Rewiring spared neural circuits after injury is a long-standing goal of neurorehabilitation. After extensive testing in animals, we hypothesized that combining intensive, progressive, task-focused training with real-time closed-loop vagus nerve stimulation (CLV) to enhance synaptic plasticity could increase strength, expand range of motion and improve hand function in people with chronic, incomplete cervical spinal cord injury. We completed the prospective, double-blinded, sham-controlled, randomized study in 19 people by combining gamified physical therapy using force and motion sensors to deliver sham or active CLV (Nature, 2025).
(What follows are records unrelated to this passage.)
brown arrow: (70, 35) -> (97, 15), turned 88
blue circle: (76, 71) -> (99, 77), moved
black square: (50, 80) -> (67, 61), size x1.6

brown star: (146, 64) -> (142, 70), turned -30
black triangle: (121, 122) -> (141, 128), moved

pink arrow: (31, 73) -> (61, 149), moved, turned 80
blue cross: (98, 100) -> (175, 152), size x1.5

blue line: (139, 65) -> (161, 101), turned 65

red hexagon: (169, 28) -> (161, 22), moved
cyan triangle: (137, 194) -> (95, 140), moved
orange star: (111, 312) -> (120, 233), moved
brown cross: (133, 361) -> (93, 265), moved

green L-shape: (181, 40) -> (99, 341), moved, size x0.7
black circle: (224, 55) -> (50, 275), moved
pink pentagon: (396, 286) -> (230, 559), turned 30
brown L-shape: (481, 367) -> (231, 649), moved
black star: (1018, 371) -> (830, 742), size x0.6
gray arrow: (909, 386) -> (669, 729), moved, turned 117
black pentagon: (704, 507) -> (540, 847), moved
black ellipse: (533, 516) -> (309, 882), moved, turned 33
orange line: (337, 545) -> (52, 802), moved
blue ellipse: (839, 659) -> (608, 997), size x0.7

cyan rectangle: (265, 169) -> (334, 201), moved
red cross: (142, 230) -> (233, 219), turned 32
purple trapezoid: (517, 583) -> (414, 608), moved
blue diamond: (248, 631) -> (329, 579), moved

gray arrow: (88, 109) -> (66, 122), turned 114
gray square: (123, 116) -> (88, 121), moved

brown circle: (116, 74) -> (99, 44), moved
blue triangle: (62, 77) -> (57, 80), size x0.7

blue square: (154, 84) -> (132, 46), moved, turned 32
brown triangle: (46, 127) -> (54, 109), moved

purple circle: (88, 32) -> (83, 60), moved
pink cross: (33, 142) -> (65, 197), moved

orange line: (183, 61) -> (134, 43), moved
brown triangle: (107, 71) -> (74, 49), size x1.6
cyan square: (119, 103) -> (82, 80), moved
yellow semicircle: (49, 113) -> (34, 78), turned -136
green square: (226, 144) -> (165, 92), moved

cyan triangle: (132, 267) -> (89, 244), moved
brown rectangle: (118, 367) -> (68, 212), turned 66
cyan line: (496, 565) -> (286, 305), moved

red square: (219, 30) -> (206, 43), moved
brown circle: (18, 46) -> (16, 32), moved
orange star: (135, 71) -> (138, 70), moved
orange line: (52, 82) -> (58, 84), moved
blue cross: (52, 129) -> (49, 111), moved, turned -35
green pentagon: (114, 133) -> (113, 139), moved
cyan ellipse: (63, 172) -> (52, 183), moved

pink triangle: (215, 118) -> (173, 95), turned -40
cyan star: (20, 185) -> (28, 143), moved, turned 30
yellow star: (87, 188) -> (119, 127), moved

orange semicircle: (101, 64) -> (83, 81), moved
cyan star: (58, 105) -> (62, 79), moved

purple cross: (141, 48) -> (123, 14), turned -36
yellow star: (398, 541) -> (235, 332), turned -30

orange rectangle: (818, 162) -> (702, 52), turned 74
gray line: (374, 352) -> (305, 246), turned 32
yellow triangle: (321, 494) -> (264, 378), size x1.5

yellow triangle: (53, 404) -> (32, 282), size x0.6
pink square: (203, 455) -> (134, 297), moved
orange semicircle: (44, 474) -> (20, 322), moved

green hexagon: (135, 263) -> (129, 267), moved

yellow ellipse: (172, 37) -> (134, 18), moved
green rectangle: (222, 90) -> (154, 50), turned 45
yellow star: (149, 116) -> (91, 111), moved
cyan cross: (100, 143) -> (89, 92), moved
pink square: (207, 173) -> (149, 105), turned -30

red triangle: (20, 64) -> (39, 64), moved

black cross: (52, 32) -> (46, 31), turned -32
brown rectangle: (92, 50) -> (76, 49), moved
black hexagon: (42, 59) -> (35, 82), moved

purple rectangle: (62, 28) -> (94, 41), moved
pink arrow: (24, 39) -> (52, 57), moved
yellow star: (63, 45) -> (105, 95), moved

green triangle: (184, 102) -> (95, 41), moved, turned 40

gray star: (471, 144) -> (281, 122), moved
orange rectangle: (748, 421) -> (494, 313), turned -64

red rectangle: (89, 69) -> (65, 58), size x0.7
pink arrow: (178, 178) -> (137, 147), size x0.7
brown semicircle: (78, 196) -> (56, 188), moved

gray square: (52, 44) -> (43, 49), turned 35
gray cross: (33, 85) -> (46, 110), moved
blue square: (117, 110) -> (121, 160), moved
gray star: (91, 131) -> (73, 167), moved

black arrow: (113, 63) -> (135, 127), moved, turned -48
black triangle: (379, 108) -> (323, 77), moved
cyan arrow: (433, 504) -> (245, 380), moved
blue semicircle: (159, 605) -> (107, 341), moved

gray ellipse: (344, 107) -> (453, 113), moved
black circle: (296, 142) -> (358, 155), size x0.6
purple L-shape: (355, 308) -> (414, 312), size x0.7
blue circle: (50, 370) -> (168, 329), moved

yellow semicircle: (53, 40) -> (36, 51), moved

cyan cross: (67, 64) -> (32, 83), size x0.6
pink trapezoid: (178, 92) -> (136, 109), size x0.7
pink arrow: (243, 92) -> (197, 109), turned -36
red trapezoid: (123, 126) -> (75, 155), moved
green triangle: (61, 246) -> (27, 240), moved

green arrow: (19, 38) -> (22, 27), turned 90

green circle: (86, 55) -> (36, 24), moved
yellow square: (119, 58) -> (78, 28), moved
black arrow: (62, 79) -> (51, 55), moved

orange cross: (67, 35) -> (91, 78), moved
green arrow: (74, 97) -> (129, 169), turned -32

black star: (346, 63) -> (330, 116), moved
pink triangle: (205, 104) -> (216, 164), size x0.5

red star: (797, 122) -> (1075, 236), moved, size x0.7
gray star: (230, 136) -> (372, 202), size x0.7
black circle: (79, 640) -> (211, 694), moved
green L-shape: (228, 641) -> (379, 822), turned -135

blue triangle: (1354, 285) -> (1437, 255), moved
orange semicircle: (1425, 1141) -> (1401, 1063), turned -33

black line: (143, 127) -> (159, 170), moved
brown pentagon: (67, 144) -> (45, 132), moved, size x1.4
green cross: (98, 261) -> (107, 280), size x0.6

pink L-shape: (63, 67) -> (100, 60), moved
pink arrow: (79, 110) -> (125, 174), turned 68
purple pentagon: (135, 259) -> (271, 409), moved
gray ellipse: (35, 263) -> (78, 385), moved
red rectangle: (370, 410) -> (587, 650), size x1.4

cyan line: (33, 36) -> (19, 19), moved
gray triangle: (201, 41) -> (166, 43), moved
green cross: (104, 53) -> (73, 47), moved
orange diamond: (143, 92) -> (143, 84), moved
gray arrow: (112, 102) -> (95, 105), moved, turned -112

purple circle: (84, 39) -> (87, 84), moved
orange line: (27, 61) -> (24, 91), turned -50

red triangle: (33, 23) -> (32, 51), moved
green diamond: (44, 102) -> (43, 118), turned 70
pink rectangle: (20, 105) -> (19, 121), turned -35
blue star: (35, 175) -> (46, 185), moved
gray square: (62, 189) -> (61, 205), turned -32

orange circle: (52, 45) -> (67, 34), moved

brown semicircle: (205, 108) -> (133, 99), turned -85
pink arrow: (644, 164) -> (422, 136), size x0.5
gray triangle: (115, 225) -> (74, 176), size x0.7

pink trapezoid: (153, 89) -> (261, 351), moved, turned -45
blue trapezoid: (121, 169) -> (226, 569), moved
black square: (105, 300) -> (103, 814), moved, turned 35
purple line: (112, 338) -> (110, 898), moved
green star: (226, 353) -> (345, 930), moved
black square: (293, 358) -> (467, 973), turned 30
Beneficial effects on arm and hand strength and improved ability to perform activities of daily living were observed after therapy composed of a miniaturized implant to selectively activate the vagus nerve on successful movements. Follow-on studies suggest that CLV produces meaningful, long-lasting, and accumulating gains (AJPMR, 2026). Further, we have observed that CLV can also improve leg strength and walking speed. After FDA approval of CLV to treat stroke in 2021, we are now preparing to conduct a prospective, double-blinded, sham-controlled, randomized, multi-site pivotal study in people with motor incomplete cervical spinal cord injury. Successful completion of this study could lead to FDA approval in three years.


Presenter (only the submitting author is listed below; co-presenters, where applicable, will be listed in the conference app)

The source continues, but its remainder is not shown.